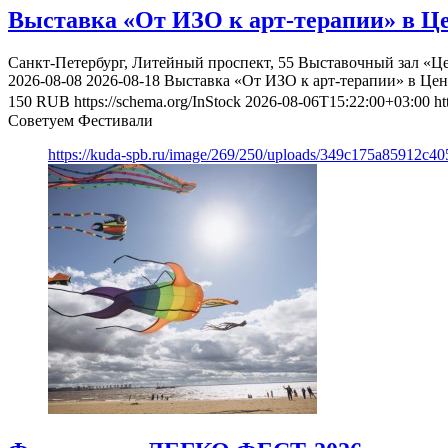
Выставка «От ИЗО к арт-терапии» в Ц
Санкт-Петербург, Литейный проспект, 55
Выставочный зал «Ц
2026-08-08
2026-08-18
Выставка «От ИЗО к арт-терапии» в Це
150
RUB
https://schema.org/InStock
2026-08-06T15:22:00+03:00
ht
Советуем Фестивали
https://kuda-spb.ru/image/269/250/uploads/349c175a85912c4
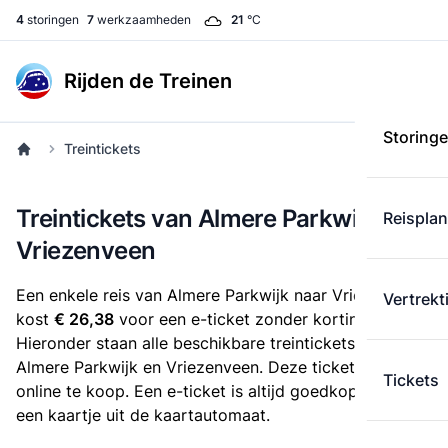
4
storingen
7
werkzaamheden
21
°C
Rijden de Treinen
Storing
Treintickets
Treintickets van Almere Parkwijk naar
Reispla
Vriezenveen
Een enkele reis van Almere Parkwijk naar Vriezenveen
Vertrekt
kost
€ 26,38
voor een e-ticket zonder korting.
Hieronder staan alle beschikbare treintickets tussen
Almere Parkwijk en Vriezenveen. Deze tickets zijn
Tickets
online te koop. Een e-ticket is altijd goedkoper dan
een kaartje uit de kaartautomaat.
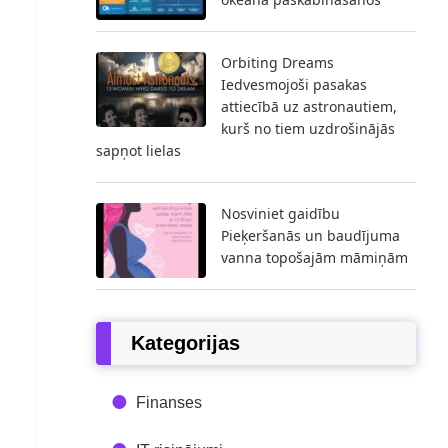
Orbiting Dreams
Iedvesmojoši pasakas
attiecībā uz astronautiem,
kurš no tiem uzdrošinājās
sapņot lielas
Nosviniet gaidību
Pieķeršanās un baudījuma
vanna topošajām māmiņām
Kategorijas
Finanses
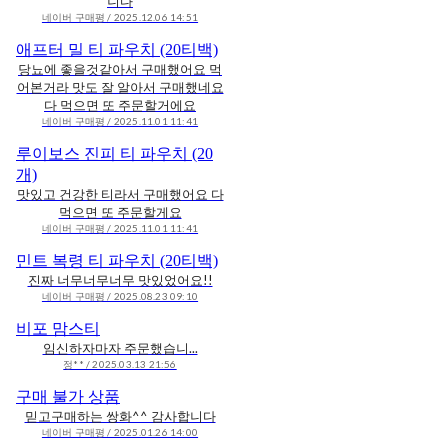
니다
네이버 구매평 / 2025.12.06 14:51
애프터 밀 티 파우치 (20티백)
당뇨에 좋을것같아서 구매했어요 먹
어본거라 맛도 잘 알아서 구매했네요
다 먹으면 또 주문할거에요
네이버 구매평 / 2025.11.01 11:41
루이보스 진피 티 파우치 (20
개)
맛있고 건강한 티라서 구매했어요 다
먹으면 또 주문할게요
네이버 구매평 / 2025.11.01 11:41
민트 복령 티 파우치 (20티백)
진짜 너무너무너무 맛있었어요!!
네이버 구매평 / 2025.08.23 09:10
비포 맘스티
임신하자마자 주문했습니...
정** / 2025.03.13 21:56
구매 불가 상품
믿고구매하는 쌍화^^ 감사합니다
네이버 구매평 / 2025.01.26 14:00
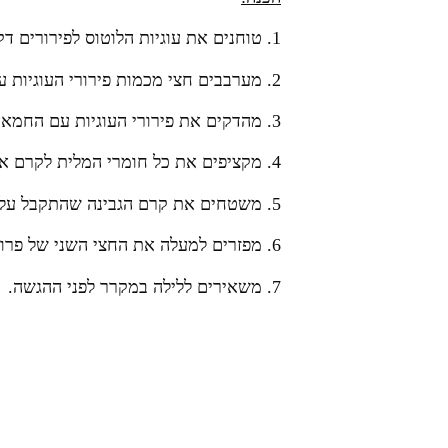
1. טוחנים את עוגיות הלוטוס לפירורים דקים
2. מערבבים חצי מכמות פירורי העוגיות עם החמאה המומסת.
3. מהדקים את פירורי העוגיות עם החמאה לתחתית תבנית מלבנית.
4. מקציפים את כל חומרי המלית לקרם אחיד.
5. משטחים את קרם הגבינה שהתקבל על תחתית העוגיות.
6. מפזרים למעלה את החצי השני של פרורי העוגיות.
7. משאירים ללילה במקרר לפני ההגשה.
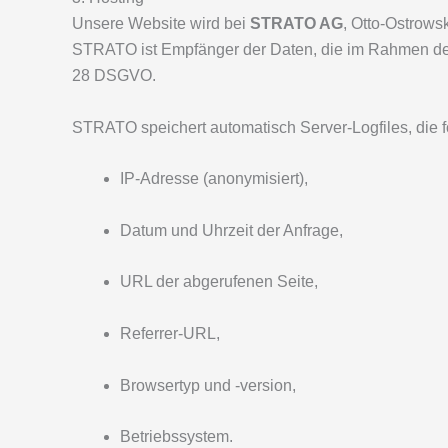
Unsere Website wird bei
STRATO AG
, Otto-Ostrows
STRATO ist Empfänger der Daten, die im Rahmen der
28 DSGVO.
STRATO speichert automatisch Server-Logfiles, die f
IP-Adresse (anonymisiert),
Datum und Uhrzeit der Anfrage,
URL der abgerufenen Seite,
Referrer-URL,
Browsertyp und -version,
Betriebssystem.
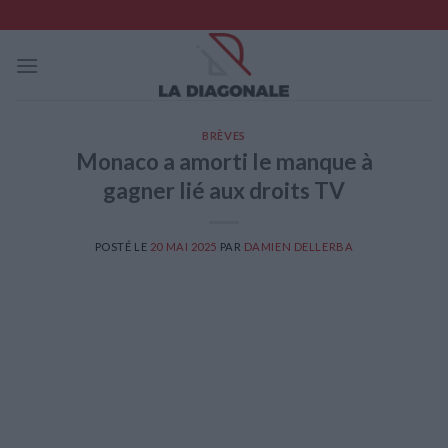
Skip
to
content
BRÈVES
Monaco a amorti le manque à
gagner lié aux droits TV
POSTÉ LE
20 MAI 2025
PAR
DAMIEN DELLERBA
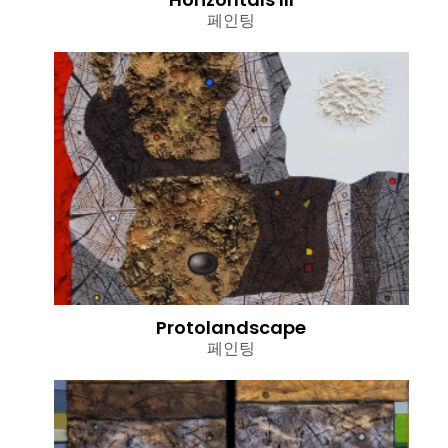
페인팅
Protolandscape
페인팅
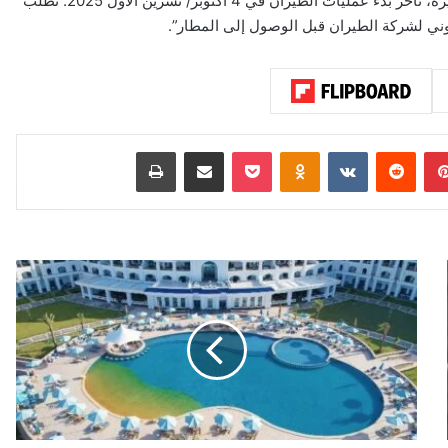
وجاء في تنويه سابق على موقع المطار: “بسبب رصد طائرات مسيرة، تأخر بدء عمليات الطيران في 4 أكتوبر/ تشرين الأول 2025. نطلب
وني لشركة الطيران قبل الوصول إلى المطار”.
بينتيريست
‏Reddit
‏VKontakte
Odnoklassniki
‫Pocket
مشاركة عبر البريد
طباعة
ف
ن
د
ق
ج
ي
و
ا
ن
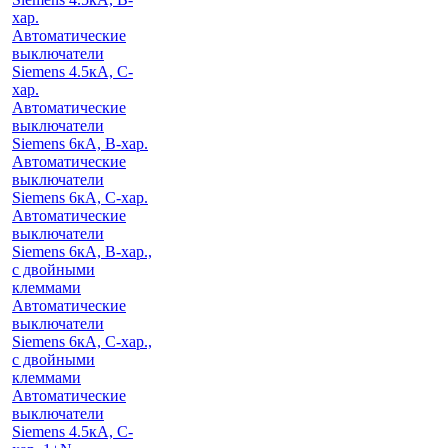
хар.
Автоматические
выключатели
Siemens 4.5кА, C-
хар.
Автоматические
выключатели
Siemens 6кА, B-хар.
Автоматические
выключатели
Siemens 6кА, С-хар.
Автоматические
выключатели
Siemens 6кА, B-хар.,
с двойными
клеммами
Автоматические
выключатели
Siemens 6кА, C-хар.,
с двойными
клеммами
Автоматические
выключатели
Siemens 4.5кА, C-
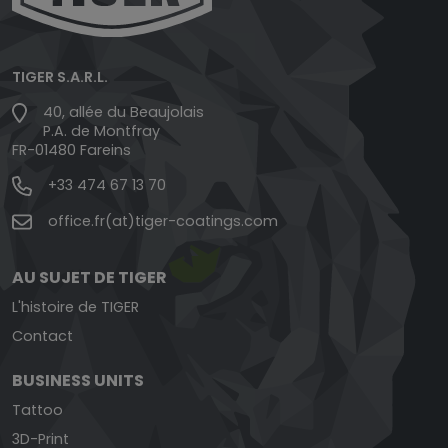
TIGER S.A.R.L.
40, allée du Beaujolais
P.A. de Montfray
FR-01480 Fareins
+33 474 67 13 70
office.fr(at)tiger-coatings.com
AU SUJET DE TIGER
L'histoire de TIGER
Contact
BUSINESS UNITS
Tattoo
3D-Print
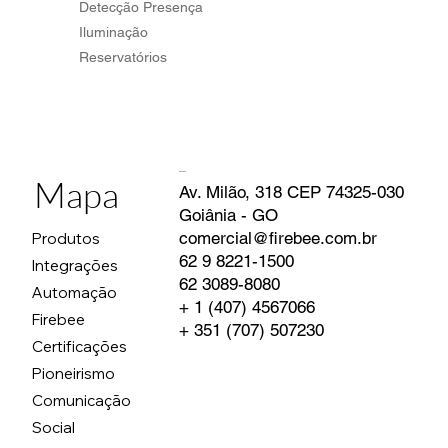
Detecção Presença
Iluminação
Reservatórios
Contato
Mapa
Av. Milão, 318 CEP 74325-030
Goiânia - GO
comercial@firebee.com.br
Produtos
62 9 8221-1500
Integrações
62 3089-8080
Automação
+ 1 (407) 4567066
Firebee
+ 351 (707) 507230
Certificações
Pioneirismo
Comunicação
Social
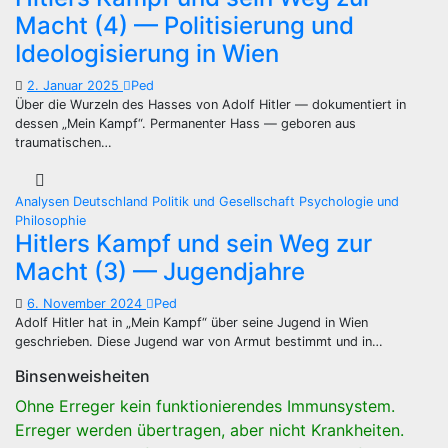
Macht (4) — Politisierung und
Ideologisierung in Wien
2. Januar 2025
Ped
Über die Wurzeln des Hasses von Adolf Hitler — dokumentiert in
dessen „Mein Kampf“. Permanenter Hass — geboren aus
traumatischen…
Analysen
Deutschland
Politik und Gesellschaft
Psychologie und
Philosophie
Hitlers Kampf und sein Weg zur
Macht (3) — Jugendjahre
6. November 2024
Ped
Adolf Hitler hat in „Mein Kampf“ über seine Jugend in Wien
geschrieben. Diese Jugend war von Armut bestimmt und in…
Binsenweisheiten
Ohne Erreger kein funktionierendes Immunsystem.
Erreger werden übertragen, aber nicht Krankheiten.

^^^^^^^^

▸ What you need to do
What number of lines in the records contain the word "Vriezenveen"? Answer with that number alone.

▸ Result of this task
3